Records to process —
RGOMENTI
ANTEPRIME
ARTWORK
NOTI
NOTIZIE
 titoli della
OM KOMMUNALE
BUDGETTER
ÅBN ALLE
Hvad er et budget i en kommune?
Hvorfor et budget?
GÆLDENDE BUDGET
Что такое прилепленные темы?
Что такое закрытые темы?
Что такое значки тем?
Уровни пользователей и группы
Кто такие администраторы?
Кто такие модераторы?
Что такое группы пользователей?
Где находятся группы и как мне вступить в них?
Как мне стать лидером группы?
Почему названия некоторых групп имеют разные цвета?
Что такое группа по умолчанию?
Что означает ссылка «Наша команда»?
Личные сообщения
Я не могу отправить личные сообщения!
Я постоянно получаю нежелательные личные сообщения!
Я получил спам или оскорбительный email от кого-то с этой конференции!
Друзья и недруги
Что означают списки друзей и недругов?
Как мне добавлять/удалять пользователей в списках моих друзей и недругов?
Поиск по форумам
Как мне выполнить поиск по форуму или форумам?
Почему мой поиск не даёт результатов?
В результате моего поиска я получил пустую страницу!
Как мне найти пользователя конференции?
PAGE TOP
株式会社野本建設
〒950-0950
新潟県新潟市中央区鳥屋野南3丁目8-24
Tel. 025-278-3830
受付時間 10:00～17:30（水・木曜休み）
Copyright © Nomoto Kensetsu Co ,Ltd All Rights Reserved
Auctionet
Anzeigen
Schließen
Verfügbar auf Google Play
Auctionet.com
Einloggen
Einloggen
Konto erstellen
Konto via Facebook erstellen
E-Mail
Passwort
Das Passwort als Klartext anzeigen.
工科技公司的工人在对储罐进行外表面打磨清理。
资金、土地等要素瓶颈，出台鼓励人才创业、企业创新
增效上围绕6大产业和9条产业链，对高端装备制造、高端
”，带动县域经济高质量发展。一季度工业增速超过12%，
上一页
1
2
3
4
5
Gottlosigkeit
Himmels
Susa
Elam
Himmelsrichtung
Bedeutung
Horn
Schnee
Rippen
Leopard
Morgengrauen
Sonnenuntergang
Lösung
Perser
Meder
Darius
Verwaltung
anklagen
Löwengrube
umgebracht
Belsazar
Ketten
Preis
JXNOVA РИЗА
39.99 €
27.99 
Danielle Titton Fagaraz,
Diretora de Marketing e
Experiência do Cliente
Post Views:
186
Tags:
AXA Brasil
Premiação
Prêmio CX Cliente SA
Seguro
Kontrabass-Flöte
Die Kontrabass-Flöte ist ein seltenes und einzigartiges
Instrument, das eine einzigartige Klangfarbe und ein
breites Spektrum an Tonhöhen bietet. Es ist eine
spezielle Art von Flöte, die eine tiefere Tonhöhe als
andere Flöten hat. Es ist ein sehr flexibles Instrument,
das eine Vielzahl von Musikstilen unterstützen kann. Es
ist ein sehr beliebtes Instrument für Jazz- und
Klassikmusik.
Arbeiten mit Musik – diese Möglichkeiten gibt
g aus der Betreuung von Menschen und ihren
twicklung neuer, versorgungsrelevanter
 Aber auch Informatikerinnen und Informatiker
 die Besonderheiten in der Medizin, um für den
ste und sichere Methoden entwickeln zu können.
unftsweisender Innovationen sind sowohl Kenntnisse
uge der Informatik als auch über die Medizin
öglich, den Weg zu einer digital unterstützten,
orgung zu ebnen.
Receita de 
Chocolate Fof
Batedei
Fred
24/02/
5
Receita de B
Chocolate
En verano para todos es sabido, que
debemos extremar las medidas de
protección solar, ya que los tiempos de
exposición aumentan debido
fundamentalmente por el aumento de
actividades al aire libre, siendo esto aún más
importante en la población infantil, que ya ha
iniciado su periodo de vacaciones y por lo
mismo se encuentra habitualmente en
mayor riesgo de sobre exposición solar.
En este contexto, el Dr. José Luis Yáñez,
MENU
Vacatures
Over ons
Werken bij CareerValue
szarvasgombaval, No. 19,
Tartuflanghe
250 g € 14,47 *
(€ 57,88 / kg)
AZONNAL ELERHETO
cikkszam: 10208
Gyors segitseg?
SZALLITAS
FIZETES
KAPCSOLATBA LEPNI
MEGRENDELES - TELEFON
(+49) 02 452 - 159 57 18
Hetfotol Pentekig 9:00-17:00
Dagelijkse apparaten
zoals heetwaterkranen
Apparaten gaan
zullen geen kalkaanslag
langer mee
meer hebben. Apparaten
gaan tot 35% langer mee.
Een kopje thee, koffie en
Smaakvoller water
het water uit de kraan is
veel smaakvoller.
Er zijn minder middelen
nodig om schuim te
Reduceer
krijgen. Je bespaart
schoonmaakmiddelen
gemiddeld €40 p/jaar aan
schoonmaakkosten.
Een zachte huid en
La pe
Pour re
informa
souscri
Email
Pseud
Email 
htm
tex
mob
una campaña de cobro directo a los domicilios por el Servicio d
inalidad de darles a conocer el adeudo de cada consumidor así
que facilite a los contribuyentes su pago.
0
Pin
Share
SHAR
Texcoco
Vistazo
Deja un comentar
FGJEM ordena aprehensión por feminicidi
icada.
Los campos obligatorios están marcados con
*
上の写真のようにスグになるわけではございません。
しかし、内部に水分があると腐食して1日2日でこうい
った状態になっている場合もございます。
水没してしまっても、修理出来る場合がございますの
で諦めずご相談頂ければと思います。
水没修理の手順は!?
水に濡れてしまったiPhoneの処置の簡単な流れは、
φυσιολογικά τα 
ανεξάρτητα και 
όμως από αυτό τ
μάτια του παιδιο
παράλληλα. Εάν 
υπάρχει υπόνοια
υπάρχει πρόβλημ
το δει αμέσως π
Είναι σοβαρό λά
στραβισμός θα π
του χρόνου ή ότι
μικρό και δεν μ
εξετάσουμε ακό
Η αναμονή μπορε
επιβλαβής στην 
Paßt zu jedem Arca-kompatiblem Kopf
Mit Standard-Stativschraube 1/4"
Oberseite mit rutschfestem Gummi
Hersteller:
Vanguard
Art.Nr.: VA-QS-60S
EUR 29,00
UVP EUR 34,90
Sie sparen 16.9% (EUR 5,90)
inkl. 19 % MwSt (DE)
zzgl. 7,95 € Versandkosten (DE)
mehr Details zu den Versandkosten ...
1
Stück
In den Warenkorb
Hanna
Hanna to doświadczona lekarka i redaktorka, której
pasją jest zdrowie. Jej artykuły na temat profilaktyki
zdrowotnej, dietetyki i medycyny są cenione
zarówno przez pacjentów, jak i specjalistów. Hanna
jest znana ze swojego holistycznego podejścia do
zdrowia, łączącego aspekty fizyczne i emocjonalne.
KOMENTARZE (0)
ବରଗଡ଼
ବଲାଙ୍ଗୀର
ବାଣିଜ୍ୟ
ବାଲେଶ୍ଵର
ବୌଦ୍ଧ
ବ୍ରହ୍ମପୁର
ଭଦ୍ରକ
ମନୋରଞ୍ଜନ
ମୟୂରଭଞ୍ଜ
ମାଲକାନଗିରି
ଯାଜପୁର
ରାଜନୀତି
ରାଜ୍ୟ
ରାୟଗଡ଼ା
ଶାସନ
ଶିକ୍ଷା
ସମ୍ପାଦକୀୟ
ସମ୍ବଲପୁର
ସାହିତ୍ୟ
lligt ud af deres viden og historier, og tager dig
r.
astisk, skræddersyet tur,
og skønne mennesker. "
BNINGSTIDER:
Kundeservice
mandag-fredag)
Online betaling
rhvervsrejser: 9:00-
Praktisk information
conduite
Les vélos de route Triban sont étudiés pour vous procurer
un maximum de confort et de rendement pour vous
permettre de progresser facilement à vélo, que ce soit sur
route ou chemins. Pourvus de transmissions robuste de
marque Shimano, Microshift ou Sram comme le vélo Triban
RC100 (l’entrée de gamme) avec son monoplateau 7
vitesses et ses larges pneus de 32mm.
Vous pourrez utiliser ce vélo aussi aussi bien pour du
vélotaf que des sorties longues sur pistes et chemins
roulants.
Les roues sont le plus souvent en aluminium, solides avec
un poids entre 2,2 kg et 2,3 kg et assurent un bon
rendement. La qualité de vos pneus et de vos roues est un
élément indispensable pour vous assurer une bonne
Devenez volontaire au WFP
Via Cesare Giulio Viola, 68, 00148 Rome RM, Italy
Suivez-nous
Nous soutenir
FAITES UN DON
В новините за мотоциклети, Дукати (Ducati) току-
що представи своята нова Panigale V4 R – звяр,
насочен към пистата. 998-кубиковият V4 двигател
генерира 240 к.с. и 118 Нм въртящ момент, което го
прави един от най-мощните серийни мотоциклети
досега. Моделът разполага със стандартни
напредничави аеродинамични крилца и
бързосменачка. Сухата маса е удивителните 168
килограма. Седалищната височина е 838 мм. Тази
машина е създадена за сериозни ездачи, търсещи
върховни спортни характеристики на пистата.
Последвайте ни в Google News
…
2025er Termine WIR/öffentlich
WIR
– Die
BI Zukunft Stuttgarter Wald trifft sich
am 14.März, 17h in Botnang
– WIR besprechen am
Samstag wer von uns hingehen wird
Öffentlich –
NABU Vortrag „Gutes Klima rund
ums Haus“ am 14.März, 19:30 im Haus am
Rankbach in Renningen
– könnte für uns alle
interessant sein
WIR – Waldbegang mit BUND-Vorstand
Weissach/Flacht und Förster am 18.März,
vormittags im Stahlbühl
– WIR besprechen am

Task description —
In the answer, the lines from the first line of the data above through the line containing "Я не могу отправить личные сообщения!" must appear exactly as written, with nothing else.

Result of this task —
RGOMENTI
ANTEPRIME
ARTWORK
NOTI
NOTIZIE
 titoli della
OM KOMMUNALE
BUDGETTER
ÅBN ALLE
Hvad er et budget i en kommune?
Hvorfor et budget?
GÆLDENDE BUDGET
Что такое прилепленные темы?
Что такое закрытые темы?
Что такое значки тем?
Уровни пользователей и группы
Кто такие администраторы?
Кто такие модераторы?
Что такое группы пользователей?
Где находятся группы и как мне вступить в них?
Как мне стать лидером группы?
Почему названия некоторых групп имеют разные цвета?
Что такое группа по умолчанию?
Что означает ссылка «Наша команда»?
Личные сообщения
Я не могу отправить личные сообщения!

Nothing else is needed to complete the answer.